The point isn’t just that Hillary Clinton is the Democratic front-runner. No one doubts that; everyone’s a little bored by that. The point is that it’s risky, weak strategy to make a presidential primary the test kitchen for policy change. Conservatives learned this brutally in 1972 when they urged Ohio Rep. John Ashbrook to run against Richard Nixon. “What I fear is a dissipation of our strength,” wrote William F. Buckley to a friend. He was perceptive: Ashbrook won a wan 9.7 percent of the New Hampshire vote, and Nixon was emboldened to ignore the right.

Over time, conservatives stopped expecting a president to get elected, lead, and solve all their problems. They built a grassroots machine and a litany of policy goals—the activists would speak, and the president would nod along.
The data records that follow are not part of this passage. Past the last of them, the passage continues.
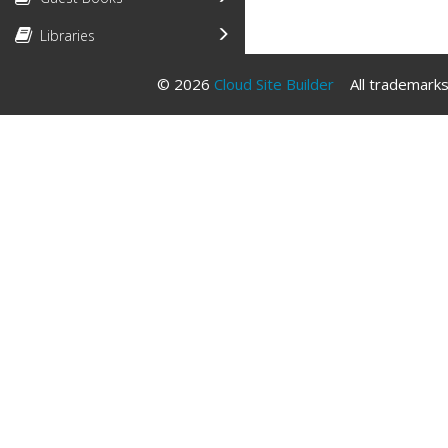
Libraries
© 2026
Cloud Site Builder
All trademarks 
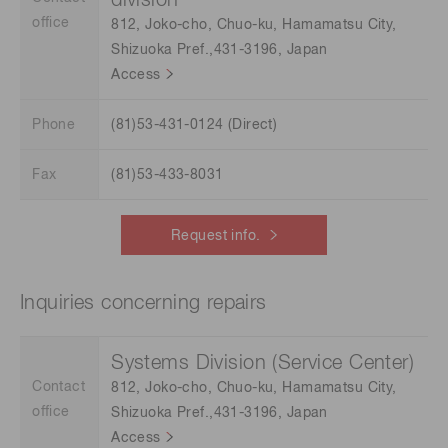
division
office
812, Joko-cho, Chuo-ku, Hamamatsu City,
Shizuoka Pref.,431-3196, Japan
Access
Phone
(81)53-431-0124 (Direct)
Fax
(81)53-433-8031
Request info.
Inquiries concerning repairs
Systems Division (Service Center)
Contact
812, Joko-cho, Chuo-ku, Hamamatsu City,
office
Shizuoka Pref.,431-3196, Japan
Access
By 2012, Grover Norquist could tell a national conference that the next Republican president need only come to the job “with enough working digits to handle a pen.” That’s where progressives need to get, that un-glamorous and under-covered triumph of movement over party. Maybe, like Ron Paul, they can use a campaign to build the ranks. But if the Obama experience hasn’t taught them that a dreamy presidential candidate won’t bring about paradise, what will?

Correction, Nov. 12, 2013: This article originally misidentifed Katherine Clark as Elizabeth Clark. (Return to the corrected sentence.)